Reflecting on her first year at Ithaca College, Dean Lewis says, “It has been an amazing year with some unexpected challenges, but I have been deeply, deeply impressed by what we do as educators in the school of H&S. I am very optimistic about what the future holds.” It was her optimism, her honesty, and her openness that so many faculty and students appreciated during this challenging time. According to chair and associate professor of writing Diane McPherson, “It seems to me that she was the perfect person to guide H&S through the current budget crises; Dean Lewis did such a good job of anticipating what would need to be done. I’ve always felt well-informed and hopeful.” Associate professor of history and chair of women’s studies Vivian Bruce Conger adds, “What was really nice through all of the budget turmoil was that Dean Lewis never shut down that sense of possibility. If not for her positivity, we could have become discouraged, but she never let us feel that way. Dean Lewis sees possibility, and she has this ability to get the faculty very much involved and excited.”
It’s hard not to get excited by her vision of the school. As Dean Lewis sees it, “We are a top notch liberal arts college, and we need to recognize that. Ithaca College itself is not a liberal arts college, but the school of H&S is. We also benefit from everything the professional schools bring to campus and the additional perspectives that come from professional education. I’m very pleased with where we are in H&S.” Earlier this year, President Rochon unveiled a new strategic vision for the College, one that emphasizes integrative learning, and Dean Lewis has been instrumental in generating energy and enthusiasm in support of this vision, leading discussions and meeting with faculty and students alike. She believes that H&S is ahead of the curve in implementing this vision, as the school already offers many experiential and integrative learning opportunities for students, largely due to the dedication of the faculty: “I am very impressed with the research, scholarly, and creative agendas of our faculty,” she notes. “This is a faculty culture that’s very student centered and engaged with students at every level.” In fact, she says that this process could not move forward without the faculty; as she wrote in a piece for the Ithacan earlier this year: “Faculty wisdom and dedication to learning will inform curricular change at the College.”
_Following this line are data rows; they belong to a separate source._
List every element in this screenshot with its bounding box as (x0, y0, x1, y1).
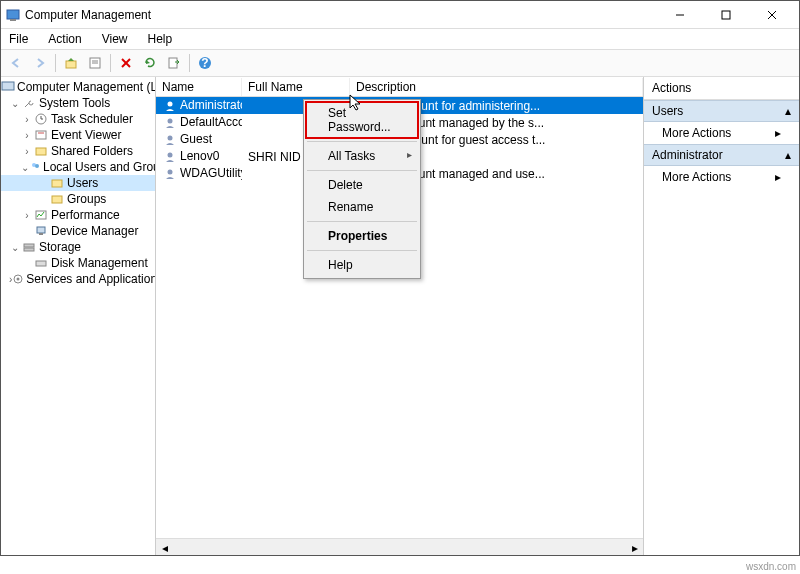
svg-point-37 (168, 152, 173, 157)
svg-text:?: ? (201, 56, 208, 70)
svg-rect-19 (36, 131, 46, 139)
user-icon (162, 167, 178, 181)
svg-rect-25 (52, 196, 62, 203)
col-description[interactable]: Description (350, 78, 643, 96)
toolbar: ? (1, 49, 799, 77)
disk-icon (33, 256, 49, 270)
event-icon (33, 128, 49, 142)
svg-rect-1 (10, 19, 16, 21)
app-icon (5, 7, 21, 23)
svg-rect-30 (24, 248, 34, 251)
folder-open-icon (49, 176, 65, 190)
minimize-button[interactable] (657, 2, 703, 28)
tree-device-manager[interactable]: Device Manager (51, 224, 138, 238)
menu-action[interactable]: Action (44, 30, 85, 48)
services-icon (12, 272, 24, 286)
svg-rect-12 (169, 58, 177, 68)
storage-icon (21, 240, 37, 254)
users-group-icon (29, 160, 41, 174)
chevron-right-icon: ▸ (775, 170, 781, 184)
svg-point-36 (168, 135, 173, 140)
computer-icon (1, 80, 15, 94)
tree-users[interactable]: Users (67, 176, 98, 190)
forward-button[interactable] (29, 52, 51, 74)
user-icon (162, 150, 178, 164)
menu-file[interactable]: File (5, 30, 32, 48)
svg-rect-15 (2, 82, 14, 90)
svg-point-38 (168, 169, 173, 174)
tree-storage[interactable]: Storage (39, 240, 81, 254)
folder-icon (33, 144, 49, 158)
window-title: Computer Management (25, 8, 657, 22)
collapse-icon: ▴ (785, 104, 791, 118)
svg-rect-28 (39, 233, 43, 235)
tree-services-apps[interactable]: Services and Applications (26, 272, 156, 286)
actions-section-users[interactable]: Users▴ (644, 100, 799, 122)
device-icon (33, 224, 49, 238)
actions-title: Actions (644, 77, 799, 100)
menu-all-tasks[interactable]: All Tasks (306, 145, 418, 167)
actions-section-administrator[interactable]: Administrator▴ (644, 144, 799, 166)
menu-help[interactable]: Help (144, 30, 177, 48)
horizontal-scrollbar[interactable]: ◂ ▸ (156, 538, 643, 555)
list-header: Name Full Name Description (156, 77, 643, 97)
titlebar: Computer Management (1, 1, 799, 29)
tree-root[interactable]: Computer Management (Local (17, 80, 156, 94)
export-button[interactable] (163, 52, 185, 74)
svg-rect-29 (24, 244, 34, 247)
help-button[interactable]: ? (194, 52, 216, 74)
delete-button[interactable] (115, 52, 137, 74)
menu-set-password[interactable]: Set Password... (306, 102, 418, 138)
back-button[interactable] (5, 52, 27, 74)
properties-button[interactable] (84, 52, 106, 74)
tree-disk-management[interactable]: Disk Management (51, 256, 148, 270)
col-fullname[interactable]: Full Name (242, 78, 350, 96)
up-button[interactable] (60, 52, 82, 74)
tree-local-users[interactable]: Local Users and Groups (43, 160, 156, 174)
menubar: File Action View Help (1, 29, 799, 49)
watermark: wsxdn.com (746, 561, 796, 572)
tree-event-viewer[interactable]: Event Viewer (51, 128, 121, 142)
svg-rect-26 (36, 211, 46, 219)
menu-properties[interactable]: Properties (306, 225, 418, 247)
menu-view[interactable]: View (98, 30, 132, 48)
maximize-button[interactable] (703, 2, 749, 28)
svg-rect-21 (36, 148, 46, 155)
clock-icon (33, 112, 49, 126)
tools-icon (21, 96, 37, 110)
user-icon (162, 133, 178, 147)
user-icon (162, 116, 178, 130)
menu-rename[interactable]: Rename (306, 196, 418, 218)
svg-rect-27 (37, 227, 45, 233)
svg-point-34 (168, 101, 173, 106)
svg-rect-31 (36, 261, 46, 266)
performance-icon (33, 208, 49, 222)
tree-shared-folders[interactable]: Shared Folders (51, 144, 133, 158)
collapse-icon: ▴ (785, 148, 791, 162)
svg-rect-0 (7, 10, 19, 19)
close-button[interactable] (749, 2, 795, 28)
tree-system-tools[interactable]: System Tools (39, 96, 110, 110)
actions-more-users[interactable]: More Actions▸ (644, 122, 799, 144)
svg-rect-3 (722, 11, 730, 19)
user-icon (162, 99, 178, 113)
chevron-right-icon: ▸ (775, 126, 781, 140)
svg-point-23 (35, 164, 39, 168)
context-menu: Set Password... All Tasks Delete Rename … (303, 99, 421, 279)
tree-performance[interactable]: Performance (51, 208, 120, 222)
menu-delete[interactable]: Delete (306, 174, 418, 196)
tree-groups[interactable]: Groups (67, 192, 106, 206)
svg-point-35 (168, 118, 173, 123)
svg-point-33 (17, 278, 20, 281)
svg-rect-6 (66, 61, 76, 68)
tree-task-scheduler[interactable]: Task Scheduler (51, 112, 133, 126)
folder-icon (49, 192, 65, 206)
svg-rect-24 (52, 180, 62, 187)
col-name[interactable]: Name (156, 78, 242, 96)
refresh-button[interactable] (139, 52, 161, 74)
actions-pane: Actions Users▴ More Actions▸ Administrat… (644, 77, 799, 555)
actions-more-admin[interactable]: More Actions▸ (644, 166, 799, 188)
menu-help[interactable]: Help (306, 254, 418, 276)
navigation-tree[interactable]: Computer Management (Local ⌄System Tools… (1, 77, 156, 555)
But it is also important to Dean Lewis to incorporate student voices. To this end, she set up a student advisory committee to engage students and draw on their experiences at the school. Cole Lechleiter ’10, biology and chemistry major, served on the new dean’s student advisory council this year. From his perspective, “Dean Lewis stays connected. You can tell by the way that she talks to students that she wants to understand the H&S student experience—what’s great and what’s lacking. The dean’s student advisory council has already opened necessary conversations to directly address problems with really creative solutions. I think Dean Lewis has done well in her first year to create the energy to move her vision forward for a highly connected and dynamic school.”
When asked how she planned to spend the summer, Dean Lewis smiled and said that she hopes to spend lots of time in her garden. “I’m an extreme gardener. Vegetables, herbs, perennials, cut flowers—you name it.” She is also very much looking forward to quiet-water kayaking and getting to know Ithaca.